# Determining when lesions in the lungs are cancerous

In the United States, lung cancer strikes 225,000 people every year, and accounts for $12 billion in health care costs. Early detection is critical to give patients the best chance at recovery and survival.

One year ago, the office of the U.S. Vice President spearheaded a bold new initiative, the Cancer Moonshot, to make a decade's worth of progress in cancer prevention, diagnosis, and treatment in just 5 years.

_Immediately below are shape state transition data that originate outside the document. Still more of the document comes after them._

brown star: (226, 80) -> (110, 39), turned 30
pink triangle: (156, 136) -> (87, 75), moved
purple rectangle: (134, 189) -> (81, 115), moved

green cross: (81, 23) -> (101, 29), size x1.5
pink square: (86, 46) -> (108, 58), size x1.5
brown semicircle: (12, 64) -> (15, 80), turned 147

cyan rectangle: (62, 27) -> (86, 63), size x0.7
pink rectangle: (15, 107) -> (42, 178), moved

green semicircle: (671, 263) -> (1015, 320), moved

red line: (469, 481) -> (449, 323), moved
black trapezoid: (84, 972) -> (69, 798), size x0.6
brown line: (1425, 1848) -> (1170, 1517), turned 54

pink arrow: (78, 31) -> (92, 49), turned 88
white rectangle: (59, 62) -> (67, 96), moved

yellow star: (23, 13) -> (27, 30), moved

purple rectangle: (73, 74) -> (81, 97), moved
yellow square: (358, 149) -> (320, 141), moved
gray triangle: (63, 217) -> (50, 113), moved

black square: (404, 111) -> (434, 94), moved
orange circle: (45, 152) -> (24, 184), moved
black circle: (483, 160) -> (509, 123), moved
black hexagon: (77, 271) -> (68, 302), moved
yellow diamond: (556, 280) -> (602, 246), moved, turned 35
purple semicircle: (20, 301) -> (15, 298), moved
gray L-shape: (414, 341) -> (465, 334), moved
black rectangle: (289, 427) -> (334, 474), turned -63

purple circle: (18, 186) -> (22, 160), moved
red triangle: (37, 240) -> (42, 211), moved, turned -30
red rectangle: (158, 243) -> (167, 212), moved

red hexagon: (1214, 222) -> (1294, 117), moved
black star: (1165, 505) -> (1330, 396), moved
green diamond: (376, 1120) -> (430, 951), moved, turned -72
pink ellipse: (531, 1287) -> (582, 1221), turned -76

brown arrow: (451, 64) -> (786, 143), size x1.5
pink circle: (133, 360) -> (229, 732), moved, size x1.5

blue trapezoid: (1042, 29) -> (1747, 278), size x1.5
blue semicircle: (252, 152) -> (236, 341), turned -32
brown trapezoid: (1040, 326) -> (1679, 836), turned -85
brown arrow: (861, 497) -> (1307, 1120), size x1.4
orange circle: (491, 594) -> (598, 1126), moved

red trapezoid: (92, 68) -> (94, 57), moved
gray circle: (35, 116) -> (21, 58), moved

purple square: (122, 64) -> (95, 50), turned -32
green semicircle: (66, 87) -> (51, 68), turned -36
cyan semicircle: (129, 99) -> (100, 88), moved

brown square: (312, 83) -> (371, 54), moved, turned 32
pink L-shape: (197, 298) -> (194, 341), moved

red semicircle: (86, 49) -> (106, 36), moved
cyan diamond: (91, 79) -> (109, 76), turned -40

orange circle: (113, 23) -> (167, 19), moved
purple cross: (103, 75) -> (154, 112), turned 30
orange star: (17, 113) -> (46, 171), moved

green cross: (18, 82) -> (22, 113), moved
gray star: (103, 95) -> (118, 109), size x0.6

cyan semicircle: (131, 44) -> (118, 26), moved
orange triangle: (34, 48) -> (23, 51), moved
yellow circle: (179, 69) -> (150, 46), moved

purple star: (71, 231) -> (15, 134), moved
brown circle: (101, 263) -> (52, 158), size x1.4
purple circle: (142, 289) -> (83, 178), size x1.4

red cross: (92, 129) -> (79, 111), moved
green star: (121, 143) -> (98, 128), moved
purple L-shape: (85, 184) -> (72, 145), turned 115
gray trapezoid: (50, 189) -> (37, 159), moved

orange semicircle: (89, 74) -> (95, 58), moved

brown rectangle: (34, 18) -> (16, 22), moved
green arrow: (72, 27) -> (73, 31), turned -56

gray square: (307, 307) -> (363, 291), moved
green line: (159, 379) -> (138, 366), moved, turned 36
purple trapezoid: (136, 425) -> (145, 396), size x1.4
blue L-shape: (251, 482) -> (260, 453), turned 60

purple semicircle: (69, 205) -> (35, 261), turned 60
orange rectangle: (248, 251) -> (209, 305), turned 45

Using a data set of thousands of high-resolution lung scans provided by the National Cancer Institute,developing algorithms that accurately determine when lesions in the lungs are cancerous. This will dramatically reduce the false positive rate that plagues the current detection technology, get patients earlier access to life-saving interventions, and give radiologists more time to spend with their patients.

## Data Description

In this dataset, you are given over a thousand low-dose CT images from high-risk patients in DICOM format. Each image contains a series with multiple axial slices of the chest cavity. Each image has a variable number of 2D slices, which can vary based on the machine taking the scan and patient.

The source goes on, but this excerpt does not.